CATS carries fewer riders, but costs keep going up

Lynx Blue Line train in uptown Charlotte.
Ely Portillo
/
WFAE
Lynx Blue Line train in uptown Charlotte.

The city of Charlotte’s proposed budget for the upcoming fiscal year includes a sizable increase in funding for the Charlotte Area Transit System, reflecting continuous investment even as ridership remains significantly lower than peak levels a decade ago.

In fiscal year 2014, CATS ridership peaked at 29.5 million passenger trips. The transit system’s operating budget that year was $110 million.

Simple math shows that translates to a cost of $3.70 in operating funds spent for each passenger trip.

For fiscal year 2025, CATS ridership is expected to be around 16.5 million passenger trips.

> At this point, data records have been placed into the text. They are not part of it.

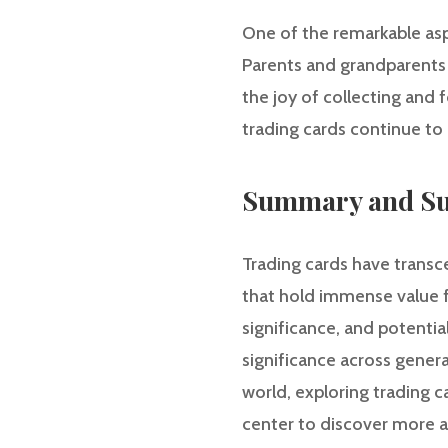
One of the remarkable aspe
Parents and grandparents 
the joy of collecting and 
trading cards continue to 
Summary and Su
Trading cards have transc
that hold immense value fo
significance, and potentia
significance across genera
world, exploring trading c
center to discover more ar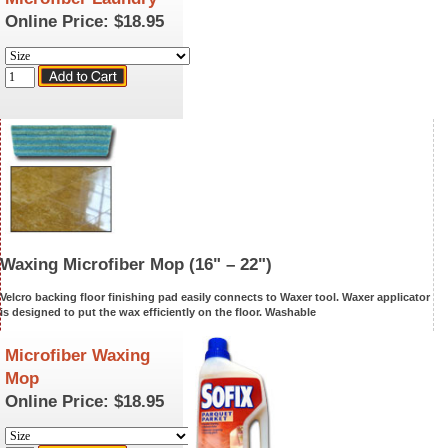
Online Price:
$18.95
Waxing Microfiber Mop
(16" – 22")
Velcro backing floor finishing pad easily connects to Waxer tool. Waxer applicator
is designed to put the wax efficiently on the floor.
Washable
Microfiber Waxing
Mop
Online Price:
$18.95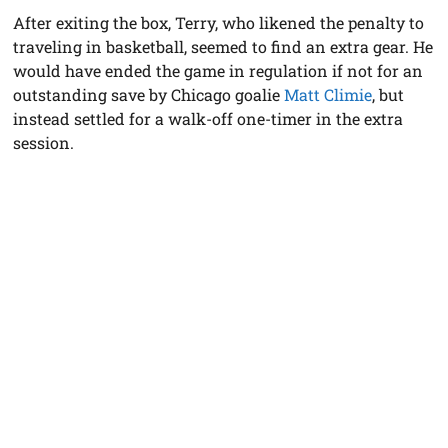
After exiting the box, Terry, who likened the penalty to
traveling in basketball, seemed to find an extra gear. He
would have ended the game in regulation if not for an
outstanding save by Chicago goalie
Matt Climie
, but
instead settled for a walk-off one-timer in the extra
session.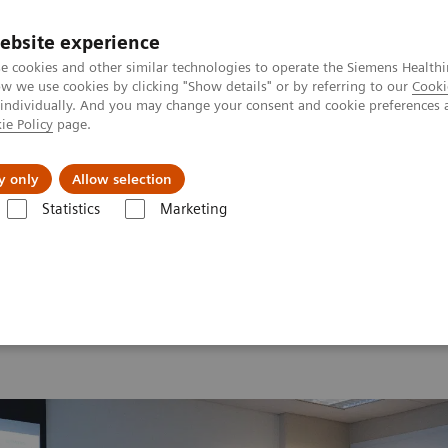
ebsite experience
e cookies and other similar technologies to operate the Siemens Healthi
 we use cookies by clicking "Show details" or by referring to our
Cooki
 individually. And you may change your consent and cookie preferences 
ie Policy
page.
Support och dokumentation
Om oss
y only
Allow selection
Statistics
Marketing
26
MI World Summit 2026 Moments
Image 84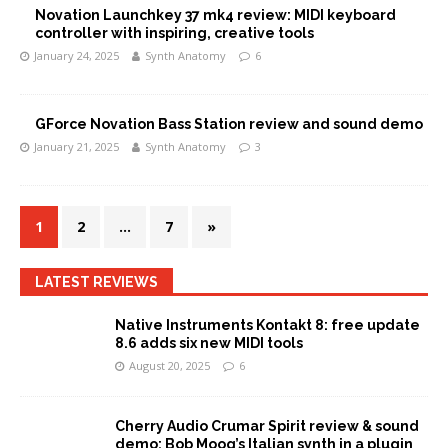
Novation Launchkey 37 mk4 review: MIDI keyboard
controller with inspiring, creative tools
January 24, 2025
Synth Anatomy
6
GForce Novation Bass Station review and sound demo
January 21, 2025
Synth Anatomy
3
1
2
…
7
»
LATEST REVIEWS
Native Instruments Kontakt 8: free update
8.6 adds six new MIDI tools
August 20, 2025
6
Cherry Audio Crumar Spirit review & sound
demo: Bob Moog’s Italian synth in a plugin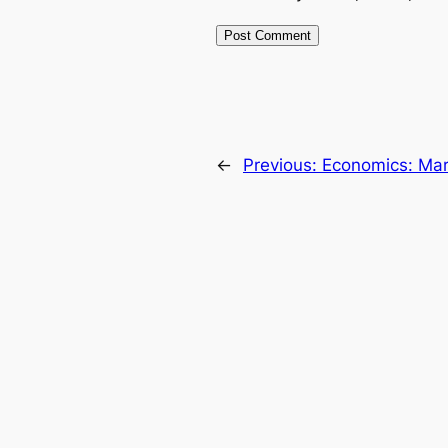
←
Previous:
Economics: Mar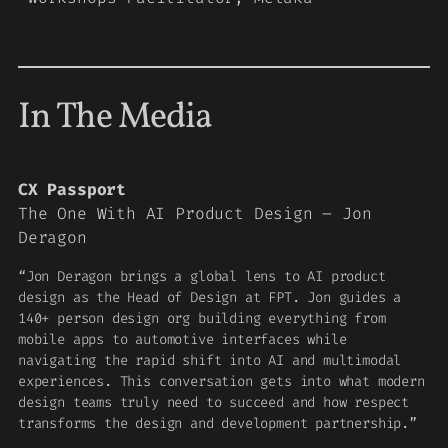
In The Media
CX Passport
The One With AI Product Design – Jon
Deragon
“Jon Deragon brings a global lens to AI product
design as the Head of Design at FPT. Jon guides a
140+ person design org building everything from
mobile apps to automotive interfaces while
navigating the rapid shift into AI and multimodal
experiences. This conversation gets into what modern
design teams truly need to succeed and how respect
transforms the design and development partnership.”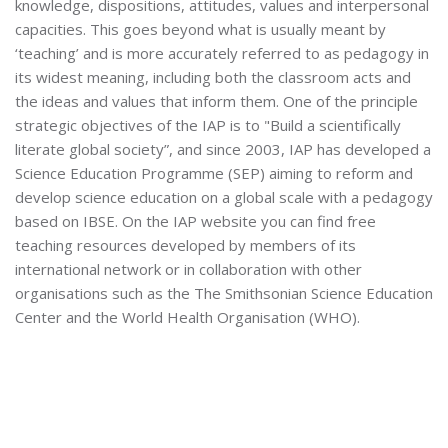
knowledge, dispositions, attitudes, values and interpersonal
capacities. This goes beyond what is usually meant by
‘teaching’ and is more accurately referred to as pedagogy in
its widest meaning, including both the classroom acts and
the ideas and values that inform them. One of the principle
strategic objectives of the IAP is to "Build a scientifically
literate global society”, and since 2003, IAP has developed a
Science Education Programme (SEP) aiming to reform and
develop science education on a global scale with a pedagogy
based on IBSE. On the IAP website you can find free
teaching resources developed by members of its
international network or in collaboration with other
organisations such as the The Smithsonian Science Education
Center and the World Health Organisation (WHO).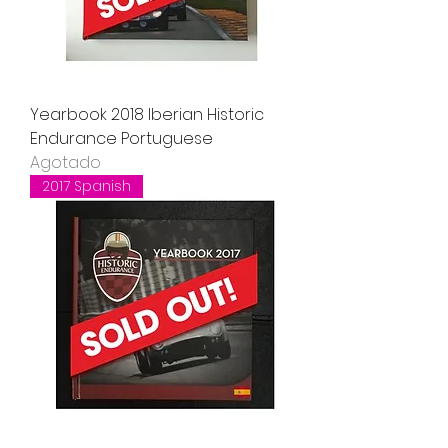
Yearbook 2018 Iberian Historic
Endurance Portuguese
Agotado
2017 Spanish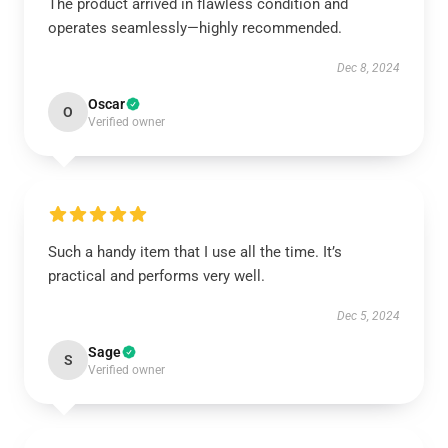
The product arrived in flawless condition and
operates seamlessly—highly recommended.
Dec 8, 2024
Oscar
O
Verified owner
Such a handy item that I use all the time. It’s
practical and performs very well.
Dec 5, 2024
Sage
S
Verified owner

The city has proposed that CATS’ operating budget be $261 million.

That translates to a cost of nearly $16 for each passenger trip — a more than four-fold increase.

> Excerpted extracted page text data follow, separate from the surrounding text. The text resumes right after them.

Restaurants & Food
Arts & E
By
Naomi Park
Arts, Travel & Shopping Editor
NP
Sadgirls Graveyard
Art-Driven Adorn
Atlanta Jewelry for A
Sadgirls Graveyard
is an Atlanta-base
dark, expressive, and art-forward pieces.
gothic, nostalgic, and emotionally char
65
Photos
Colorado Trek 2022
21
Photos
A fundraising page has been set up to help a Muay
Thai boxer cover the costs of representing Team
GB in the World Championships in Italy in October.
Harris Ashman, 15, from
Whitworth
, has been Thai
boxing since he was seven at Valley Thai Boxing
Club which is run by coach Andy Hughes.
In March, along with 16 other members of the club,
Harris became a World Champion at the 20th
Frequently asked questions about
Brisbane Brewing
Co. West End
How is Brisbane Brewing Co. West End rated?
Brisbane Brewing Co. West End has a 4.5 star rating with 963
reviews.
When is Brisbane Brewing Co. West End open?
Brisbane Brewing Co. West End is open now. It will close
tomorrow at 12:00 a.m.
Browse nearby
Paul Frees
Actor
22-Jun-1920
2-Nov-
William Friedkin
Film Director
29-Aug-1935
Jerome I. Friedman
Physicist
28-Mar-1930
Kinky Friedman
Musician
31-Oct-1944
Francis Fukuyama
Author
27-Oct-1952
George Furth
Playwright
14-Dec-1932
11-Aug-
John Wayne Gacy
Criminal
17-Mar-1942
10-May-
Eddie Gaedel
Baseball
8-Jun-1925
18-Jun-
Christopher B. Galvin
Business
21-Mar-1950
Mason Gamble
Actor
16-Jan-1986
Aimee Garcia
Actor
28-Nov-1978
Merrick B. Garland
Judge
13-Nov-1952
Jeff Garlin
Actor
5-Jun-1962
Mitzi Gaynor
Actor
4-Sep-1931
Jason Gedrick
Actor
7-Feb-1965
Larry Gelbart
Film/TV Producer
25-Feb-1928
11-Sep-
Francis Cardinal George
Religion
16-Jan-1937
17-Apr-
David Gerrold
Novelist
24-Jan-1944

In other words, while ridership is down roughly 50% from a little more than a decade ago, the transit system’s operating budget is proposed to more than double over that same time, growing by about 140%.

CATS isn’t the only city agency to see big increases. During that same time, the city’s general fund — which pays for things like police, fire, roads and garbage collection — has increased by about 80%. That increase is mostly due to inflation and increasing the pay of city workers. It’s also because the city has added more residents.

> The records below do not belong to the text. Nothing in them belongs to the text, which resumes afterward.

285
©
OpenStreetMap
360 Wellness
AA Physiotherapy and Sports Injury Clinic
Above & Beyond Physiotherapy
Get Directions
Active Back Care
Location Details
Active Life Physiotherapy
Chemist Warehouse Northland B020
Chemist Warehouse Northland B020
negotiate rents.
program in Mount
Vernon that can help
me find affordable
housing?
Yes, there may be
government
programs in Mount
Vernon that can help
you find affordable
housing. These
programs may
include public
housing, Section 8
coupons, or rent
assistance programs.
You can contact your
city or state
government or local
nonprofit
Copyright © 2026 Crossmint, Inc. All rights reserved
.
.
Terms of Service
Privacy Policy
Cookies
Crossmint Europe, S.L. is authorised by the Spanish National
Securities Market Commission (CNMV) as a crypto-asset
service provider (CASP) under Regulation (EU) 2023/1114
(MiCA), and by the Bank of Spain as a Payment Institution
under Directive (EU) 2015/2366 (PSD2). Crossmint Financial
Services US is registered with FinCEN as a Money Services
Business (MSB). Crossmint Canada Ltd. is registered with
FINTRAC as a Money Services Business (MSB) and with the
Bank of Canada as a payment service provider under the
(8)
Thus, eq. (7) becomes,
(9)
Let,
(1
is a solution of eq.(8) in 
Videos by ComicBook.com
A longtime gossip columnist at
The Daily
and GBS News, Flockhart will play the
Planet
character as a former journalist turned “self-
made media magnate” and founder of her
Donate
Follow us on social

For example, City Manager Marcus Jones said this week that the city’s lowest-paid hourly workers have seen their pay climb in the last eight years from about $13 an hour to a proposed $23 an hour under his fiscal 2025 budget.

CATS is mostly funded by a half-cent sales tax for transit paid by shoppers in Mecklenburg County.

The amount of money that tax brings in has surged, from $108 million in fiscal year 2019 to an expected $165 million for the fiscal year that ends next month. The rest mostly comes from the federal government and the city. A small portion comes from the fares riders pay.

In the last decade, the CATS budget has increased in part due to the cost of running the Lynx Blue Line extension, which opened in 2018, as well as the Gold Line streetcar extension, which opened in 2021.

In the proposed budget, the city noted that CATS is slated to receive nearly 15% more than it does in the current fiscal year, which ends in June.

The city said that money “includes focused investments in safety and security, and in vehicle maintenance and repair.”

In some ways, CATS is running harder just to keep up. Interim CATS chief executive Brent Cagle has been working to solve a backlog of deferred maintenance on Lynx Blue Line trains. The problem was so severe that the state criticized CATS for skipping required maintenance, and it has imposed a 35 mph speed limit on all Lynx trains.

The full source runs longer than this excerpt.